Upvote:0
The Biblical justification for Trinitarianism (or possible lack thereof; it depends on how you interpret certain passages) is one of the oldest and most debated subjects in Christendom. However, any Trinitarian church would reject your assumption that the Trinity implies tritheism. The common statement, "One God, in three persons", may not be intuitive, but it's what the vast majority of Christianity has believed for centuries.
Your first question is probably too broad. Your second question's answer is: no.
Upvote:5
Pagan religions often have various Triads of gods, but a Triad is not a Trinity. For example, there is Anu, Enlil and Ea, the three gods of Mesopotamia, many centuries before Christ. But they were not a Trinity; they were a Triad because they were three distinct gods. Some might claim that the pagan Greek goddess Hecate is a Trinity but that error is dealt with in this link: http://soloontherocks.tumblr.com/post/65357485016/the-greek-deity-hekate-is-not-a-triple-goddess
Hinduism has a Triad of deities, but it does not have a Trinity. The Hindu triad is called 'Trimurti'. Let me quote from a Hindu scholar on this:
"Sometimes the three gods Brahma (a personification of the impersonal Brahman), Vishnu and Shiva are grouped together in a triad called Trimurti, occasionally although wrongly described as a 'Hindu trinity'. In this representation of 'One God in three forms' Brahma is the creator, Vishnu is the preserver and Shiva is the destroyer. Well known from Indian sculpture, the triad has largely remained artificial and is unimportant to Hindu worship, which is much more strongly founded on the notion of istadevata, the idea that an individual or a family chooses a specific god as the main focus for devotion." Article on Hindu triad in Encyclopedia of World Faiths, Ed. Bishop & Darton, p 193 Dr Ursula King (Macdonald Orbis 1987)
Now, the differences; the Trinity is the one Being of God subsisting in the three Persons of the Father, the Son and the Holy Spirit. The Godhead is personal, not impersonal. All three Persons created everything, all three Persons resurrected the incarnate Son, including the Son himself, all three Persons are in unity and work together sustaining the universe and so on. The Godhead is worshipped. And to worship the Son or the Holy Spirit is the same as worshipping the Father, for they are not three gods, but the One. None of the three Persons were ever created. No female deity was involved in the Godhead. This One God abhors polytheism, the worship of more than the one true God.

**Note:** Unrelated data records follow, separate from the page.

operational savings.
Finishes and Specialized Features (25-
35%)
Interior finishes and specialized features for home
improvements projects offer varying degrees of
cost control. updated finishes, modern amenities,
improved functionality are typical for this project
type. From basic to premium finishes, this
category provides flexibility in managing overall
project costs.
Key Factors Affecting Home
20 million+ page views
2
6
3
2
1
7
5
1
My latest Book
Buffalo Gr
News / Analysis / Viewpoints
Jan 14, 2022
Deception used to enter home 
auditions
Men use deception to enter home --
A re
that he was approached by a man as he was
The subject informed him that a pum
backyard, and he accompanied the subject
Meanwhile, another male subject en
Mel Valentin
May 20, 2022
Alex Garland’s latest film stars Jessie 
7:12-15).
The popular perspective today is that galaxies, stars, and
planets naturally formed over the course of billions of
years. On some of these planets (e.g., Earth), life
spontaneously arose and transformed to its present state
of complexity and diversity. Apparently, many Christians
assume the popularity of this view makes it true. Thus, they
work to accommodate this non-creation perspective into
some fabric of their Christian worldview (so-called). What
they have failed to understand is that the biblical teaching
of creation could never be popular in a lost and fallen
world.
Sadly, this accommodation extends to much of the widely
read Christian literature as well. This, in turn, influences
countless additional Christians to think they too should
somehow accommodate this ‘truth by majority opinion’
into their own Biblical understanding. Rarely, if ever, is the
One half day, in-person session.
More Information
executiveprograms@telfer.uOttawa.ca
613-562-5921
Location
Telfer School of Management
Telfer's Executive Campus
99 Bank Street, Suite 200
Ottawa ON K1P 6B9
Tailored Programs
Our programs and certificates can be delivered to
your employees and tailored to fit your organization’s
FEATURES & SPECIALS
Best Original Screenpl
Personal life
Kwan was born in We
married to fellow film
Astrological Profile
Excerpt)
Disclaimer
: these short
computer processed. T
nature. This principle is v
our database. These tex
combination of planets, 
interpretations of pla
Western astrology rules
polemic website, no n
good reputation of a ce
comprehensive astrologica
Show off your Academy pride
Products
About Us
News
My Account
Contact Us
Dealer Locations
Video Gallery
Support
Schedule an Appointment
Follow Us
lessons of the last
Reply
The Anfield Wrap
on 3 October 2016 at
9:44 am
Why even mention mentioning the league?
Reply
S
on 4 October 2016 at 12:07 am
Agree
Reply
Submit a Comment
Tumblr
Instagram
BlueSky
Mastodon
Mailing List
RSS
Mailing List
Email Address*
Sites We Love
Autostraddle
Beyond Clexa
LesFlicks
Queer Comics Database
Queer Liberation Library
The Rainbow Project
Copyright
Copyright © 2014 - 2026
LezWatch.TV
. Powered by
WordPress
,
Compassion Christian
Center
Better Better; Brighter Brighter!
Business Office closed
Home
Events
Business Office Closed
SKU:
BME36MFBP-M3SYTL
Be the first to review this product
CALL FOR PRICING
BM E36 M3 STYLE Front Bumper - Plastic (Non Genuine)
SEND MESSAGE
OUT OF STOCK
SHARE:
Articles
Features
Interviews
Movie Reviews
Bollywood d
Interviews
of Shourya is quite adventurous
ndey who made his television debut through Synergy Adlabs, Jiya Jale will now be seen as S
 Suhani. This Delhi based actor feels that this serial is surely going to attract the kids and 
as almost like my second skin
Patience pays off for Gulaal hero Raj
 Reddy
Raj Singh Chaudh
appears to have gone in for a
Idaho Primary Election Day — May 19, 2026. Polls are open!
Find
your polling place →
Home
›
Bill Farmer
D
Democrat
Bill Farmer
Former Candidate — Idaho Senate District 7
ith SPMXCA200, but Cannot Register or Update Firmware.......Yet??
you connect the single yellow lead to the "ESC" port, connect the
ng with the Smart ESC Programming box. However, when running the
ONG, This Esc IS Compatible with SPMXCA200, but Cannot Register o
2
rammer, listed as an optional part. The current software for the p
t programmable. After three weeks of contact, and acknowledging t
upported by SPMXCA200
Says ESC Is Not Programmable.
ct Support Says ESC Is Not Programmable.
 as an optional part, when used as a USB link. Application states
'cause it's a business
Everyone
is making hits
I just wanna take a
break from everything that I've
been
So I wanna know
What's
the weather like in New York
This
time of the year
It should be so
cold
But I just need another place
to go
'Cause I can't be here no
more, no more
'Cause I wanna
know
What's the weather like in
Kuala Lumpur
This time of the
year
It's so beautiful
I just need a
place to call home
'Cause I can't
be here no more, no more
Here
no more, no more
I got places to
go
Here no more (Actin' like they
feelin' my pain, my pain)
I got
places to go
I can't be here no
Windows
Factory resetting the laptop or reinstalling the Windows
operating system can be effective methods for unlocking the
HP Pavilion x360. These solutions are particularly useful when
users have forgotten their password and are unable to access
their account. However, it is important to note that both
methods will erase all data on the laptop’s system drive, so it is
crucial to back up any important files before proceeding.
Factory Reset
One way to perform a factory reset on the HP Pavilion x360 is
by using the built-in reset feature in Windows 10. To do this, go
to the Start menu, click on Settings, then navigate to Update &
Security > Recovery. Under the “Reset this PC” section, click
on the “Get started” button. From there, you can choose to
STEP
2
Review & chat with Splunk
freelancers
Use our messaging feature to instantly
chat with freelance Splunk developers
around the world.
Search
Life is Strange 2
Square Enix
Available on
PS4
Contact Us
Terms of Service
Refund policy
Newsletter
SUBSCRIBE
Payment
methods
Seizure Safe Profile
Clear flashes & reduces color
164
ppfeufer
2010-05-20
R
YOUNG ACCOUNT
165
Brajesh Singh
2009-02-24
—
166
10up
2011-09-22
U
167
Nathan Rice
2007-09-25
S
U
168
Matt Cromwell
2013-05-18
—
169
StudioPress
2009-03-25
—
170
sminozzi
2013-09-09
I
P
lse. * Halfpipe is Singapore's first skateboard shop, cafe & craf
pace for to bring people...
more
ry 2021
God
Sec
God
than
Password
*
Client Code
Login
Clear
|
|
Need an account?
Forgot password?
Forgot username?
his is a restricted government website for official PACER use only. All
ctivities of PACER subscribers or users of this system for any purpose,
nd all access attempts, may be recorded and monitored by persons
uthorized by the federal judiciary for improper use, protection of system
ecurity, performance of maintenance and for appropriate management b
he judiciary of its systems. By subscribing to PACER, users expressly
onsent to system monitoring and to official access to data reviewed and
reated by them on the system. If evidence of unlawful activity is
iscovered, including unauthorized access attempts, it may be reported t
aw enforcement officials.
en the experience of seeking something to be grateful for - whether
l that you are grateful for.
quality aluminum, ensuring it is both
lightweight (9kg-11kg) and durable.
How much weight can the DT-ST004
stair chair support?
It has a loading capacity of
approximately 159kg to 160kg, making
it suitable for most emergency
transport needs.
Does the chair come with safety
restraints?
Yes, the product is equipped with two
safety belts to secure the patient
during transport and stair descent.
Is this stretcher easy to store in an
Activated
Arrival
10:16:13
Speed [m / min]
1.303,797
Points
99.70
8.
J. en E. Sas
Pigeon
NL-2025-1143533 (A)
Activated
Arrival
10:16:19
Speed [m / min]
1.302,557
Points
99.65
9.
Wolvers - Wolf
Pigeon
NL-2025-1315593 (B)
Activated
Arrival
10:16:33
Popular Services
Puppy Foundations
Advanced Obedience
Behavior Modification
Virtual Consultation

Those few differences alone show critical differences between the Hindu triad of Trimurti and the Christian Trinity of the Godhead. For more on the question of whether the Christian Trinity is pagan, see this link: http://www.bible.ca/trinity/trinity-pagan.htm
To deal with your question, "Is the concept of trinitarianism biblical?" would require many pages of quoted Bible texts. Many ancient Hebrew scriptures and many Christian Greek scriptures can be cited as the reason for the Trinity doctrine, yet without need to resort to 1 John 5:7 (the verse you quote in your question). Many other verses were being marshalled by the early Church Fathers long before the Trinity doctrine was formulated at the A.D. 325 Council of Nicea.
That Council had been called to bring an end to a dispute that had been gathering momentum since the end of the first century A.D. – it had culminated in Alexander and Arius disagreeing on the person of Christ. It was Tertullian (A.D. 160-230) who did major spade-work to express Trinitarian belief a century before Arius. The Nicene Council formed a creed that would prevent people like Arius wheedling their way around statements of belief so as to maintain their positions in the Church, when they were actually teaching heresy about Christ. The Council was proof that the debate had been going on for some 250 years.
The Council decreed that anybody who could not agree with this formula would be anathema – cursed: it said that the Son of God was “true God of true God, begotten not made, of one substance with the Father.” Trinitarianism was implicit in Christianity from the beginning; it is only its explicit formulation that took a long time to develop.
For scholarly explanations of how the three Persons of the Godhead can subsist in the One Being of God with no tritheism involved, see 'Heresies and Orthodoxy in the History of the Church' by Harold O.J. Brown, pp 128-130 (Hendrickson 1998).